**ASSIGNMENT:** Scan the entries for the word "Phuket" and return every line that has it.

-------- RECORDS PROVIDED --------

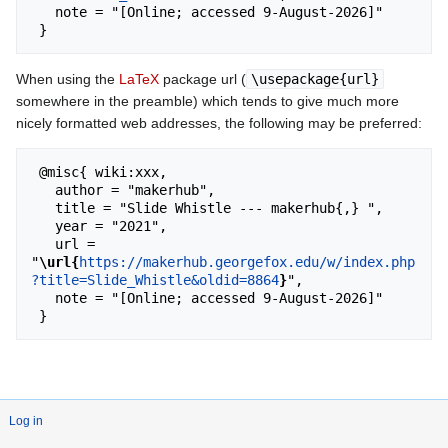
   note = "[Online; accessed 9-August-2026]"

When using the
LaTeX
package url (
\usepackage{url}
somewhere in the preamble) which tends to give much more
nicely formatted web addresses, the following may be preferred:
 @misc{ wiki:xxx,

   author = "makerhub",

   title = "Slide Whistle --- makerhub{,} ",

   year = "2021",

   url = 
"
\url{
https://makerhub.georgefox.edu/w/index.php
?title=Slide_Whistle&oldid=8864
}
",

   note = "[Online; accessed 9-August-2026]"

Log in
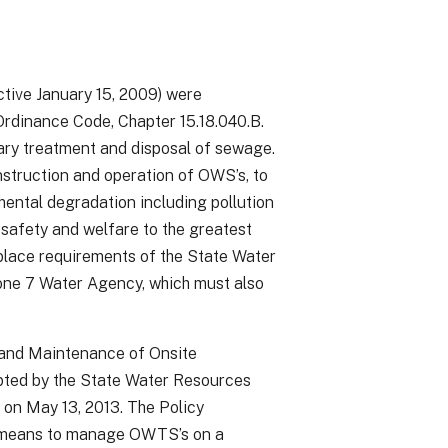
ive January 15, 2009) were
rdinance Code, Chapter 15.18.040.B.
ary treatment and disposal of sewage.
struction and operation of OWS’s, to
mental degradation including pollution
 safety and welfare to the greatest
eplace requirements of the State Water
one 7 Water Agency, which must also
, and Maintenance of Onsite
ted by the State Water Resources
on May 13, 2013. The Policy
ve means to manage OWTS’s on a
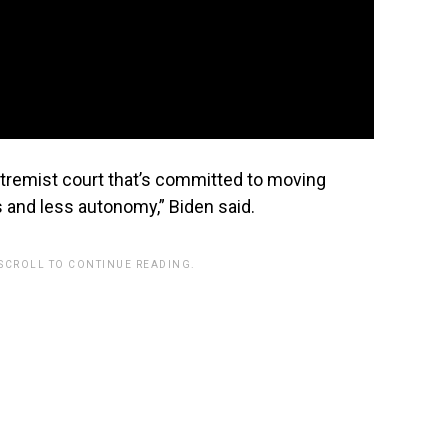
extremist court that’s committed to moving
 and less autonomy,” Biden said.
 SCROLL TO CONTINUE READING.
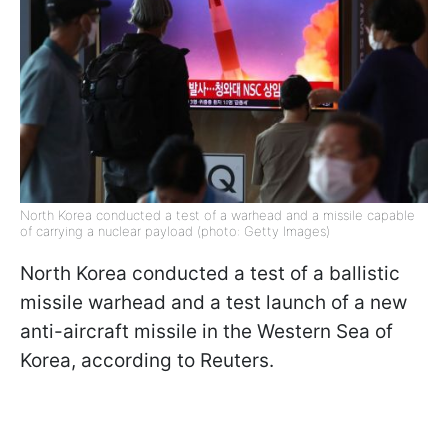
North Korea conducted a test of a warhead and a missile capable
of carrying a nuclear payload (photo: Getty Images)
North Korea conducted a test of a ballistic
missile warhead and a test launch of a new
anti-aircraft missile in the Western Sea of
Korea, according to Reuters.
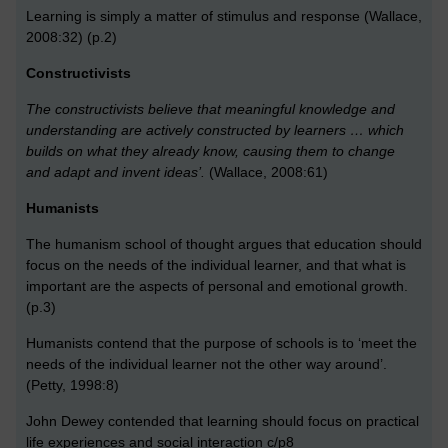
Learning is simply a matter of stimulus and response (Wallace,
2008:32) (p.2)
Constructivists
The constructivists believe that meaningful knowledge and
understanding are actively constructed by learners … which
builds on what they already know, causing them to change
and adapt and invent ideas’.
(Wallace, 2008:61)
Humanists
The humanism school of thought argues that education should
focus on the needs of the individual learner, and that what is
important are the aspects of personal and emotional growth.
(p.3)
Humanists contend that the purpose of schools is to ‘meet the
needs of the individual learner not the other way around’.
(Petty, 1998:8)
John Dewey contended that learning should focus on practical
life experiences and social interaction c/p8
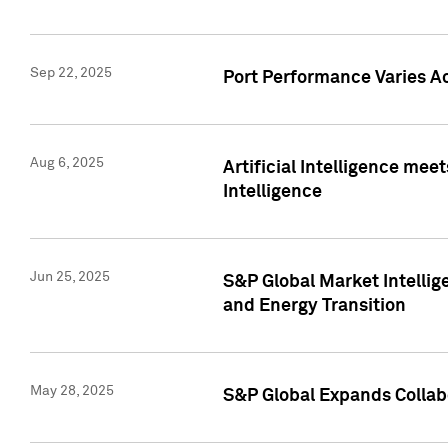
Sep 22, 2025
Port Performance Varies A
Aug 6, 2025
Artificial Intelligence m
Intelligence
Jun 25, 2025
S&P Global Market Intellig
and Energy Transition
May 28, 2025
S&P Global Expands Collabo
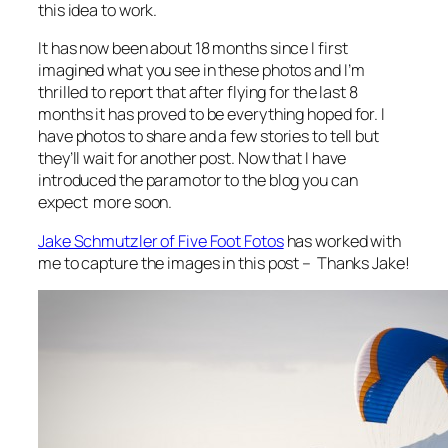
this idea to work.
It has now been about 18 months since I first
imagined what you see in these photos and I’m
thrilled to report that after flying for the last 8
months it has proved to be everything hoped for. I
have photos to share and a few stories to tell but
they’ll wait for another post. Now that I have
introduced the paramotor to the blog you can
expect more soon.
Jake Schmutzler of Five Foot Fotos
has worked with
me to capture the images in this post – Thanks Jake!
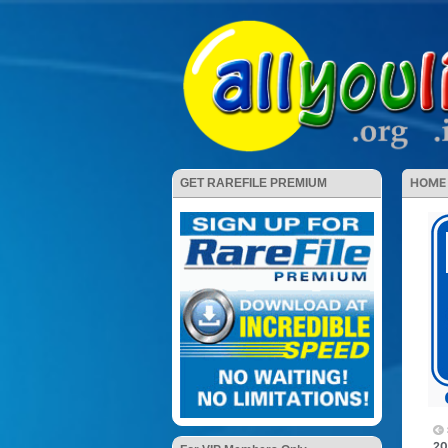
HOME
GET RAREFILE PREMIUM
20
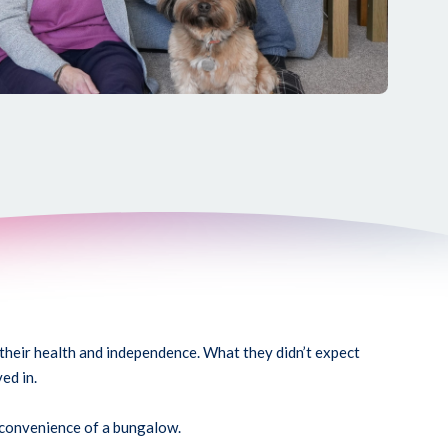
their health and independence. What they didn’t expect
ed in.
 convenience of a bungalow.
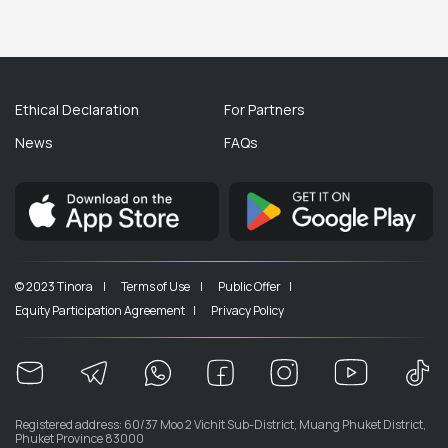
Ethical Declaration
For Partners
News
FAQs
© 2023 Tinora |
Terms of Use |
Public Offer |
Equity Participation Agreement |
Privacy Policy
Registered address: 60/37 Moo 2 Vichit Sub-District, Muang Phuket District,
Phuket Province 83000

--------

**ANSWER AREA:**
Registered address: 60/37 Moo 2 Vichit Sub-District, Muang Phuket District,
Phuket Province 83000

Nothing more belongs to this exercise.